また、第1の通信部209に設けられる制御部273は、前記車両状態信号である車両状態情報(ここでは車両の走行速度を示す車速信号とする)を機器ユニット200と着脱手段215とを介して受信し、この受信した車両状態情報を接続手段104を介して外部機器103に備えられる第2の制御手段252へ出力する構成となっている。そして、第2の制御手段252は、前記車速信号に基づいて車両の走行距離を算出して、車両の走行距離に応じた所定のメンテナンス情報(例えばオイル交換時期情報)を第2の表示部254に表示させるべく、第2の表示部254を表示動作させ、利用者に対する注意喚起を促すことが可能となる。このような構成によれば、第1の通信部209は、直接、車両とインターフェースを持つ必要がなく、保護回路等の部品が不要となることから、コスト上昇を極力抑制することができる。

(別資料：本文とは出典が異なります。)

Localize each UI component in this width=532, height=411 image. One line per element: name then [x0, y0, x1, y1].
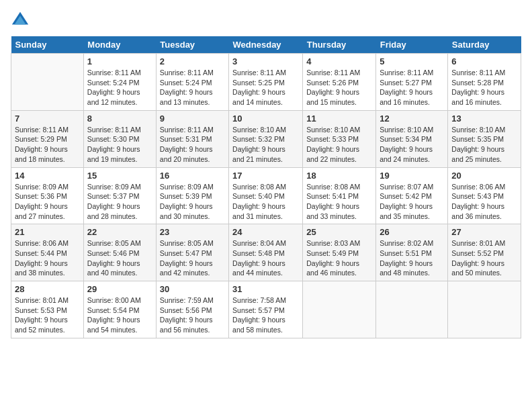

また、本第3実施形態によれば、外部機器103に備えられる第2の通信部260の仕様が、例えば有線接続用(有線通信用)の通信部から無線接続用(無線通信用)の通信部へと変わった場合は、車両搭載機器102に備えられる機器ユニット200の交換は一切不要であり、車両搭載機器102に備えられる第1の通信部209を交換するだけで、車両搭載機器102と外部機器103との接続(連携)が実現され、コストアップを避けることができるとともに、利用者へ外部機器103の持っている外部情報を車両搭載機器102に備えられる第1の表示部204を介して提供する場合、外部機器103のインターフェース部(通信部)の仕様の変化に対応可能な車両用情報提供装置を提供することができる。